One engine, LSWR/SR 120 (BR 30120), was earmarked for preservation as part of the National Collection by the British Railways Board and saved for the National Railway Museum. Withdrawn from Exmouth Junction shed, Exeter in 1961, it remained in capital stock. In March 1962 it was outshopped from Eastleigh Works following a heavy casual repair and returned to service in LSWR green working ordinary services as well as special trains. It was finally withdrawn from capital stock in July 1963 but continued to work special trains until October of that year.

Following lengthy periods in store at Fratton, Stratford, Preston Park, Tyseley and York, it was again overhauled in the early 1980s on the Mid Hants Railway and returned to steam in 1983. However, because of the steep gradients on the Mid Hants, it moved to the Swanage Railway in 1991 and remained there until its boiler certificate expired in 1993. It then moved to the Bluebell Railway, where it remained as a static exhibit on public display and under cover, until 1 February 2008. It then moved to the Bodmin and Wenford Railway, and was returned to steam in August 2010 following a heavy overhaul, including repairs to the cylinder block at the Flour Mill Workshop in the Forest of Dean. It was repainted in early British Railways lined black colour scheme and was regularly used on passenger trains at Bodmin. From June to December 2015, the locomotive was again loaned to the Swanage Railway and had guested at the Mid Hants Railway in February 2016 before returning to Bodmin.

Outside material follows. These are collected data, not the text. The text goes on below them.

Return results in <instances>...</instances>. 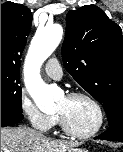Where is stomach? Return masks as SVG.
<instances>
[{
  "instance_id": "obj_1",
  "label": "stomach",
  "mask_w": 123,
  "mask_h": 152,
  "mask_svg": "<svg viewBox=\"0 0 123 152\" xmlns=\"http://www.w3.org/2000/svg\"><path fill=\"white\" fill-rule=\"evenodd\" d=\"M68 152H88V151L84 148H72Z\"/></svg>"
}]
</instances>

By December 2016, the locomotive had been transferred to the Battlefield Line in Leicestershire on hire from the Bodmin and Wenford Railway to be one of two locomotives working the passenger services on this railway. In July 2017, further repairs to the cylinder block became necessary. These were successfully carried out by the Swanage Railway following which the locomotive was transferred to Swanage where it remains on loan from the National Railway Museum. The boiler certificate expired in September 2020 and the locomotive was put into store awaiting an assessment of the condition of the boiler with a view to the possibility of a return to steam. The National Railway Museum approved the Swanage Railway's proposal for the 4-4-0's overhaul in May 2026. Work is being split between Herston Works for the bottom end and the Flour Mill in the Forest of Dean for both the boiler and tender. The overhaul is expected to cost £750,000 and will include the replacement of 30120's cylinder block. Target date for completion is 2029. The locomotive is to be outshopped in Southern olive green on completion.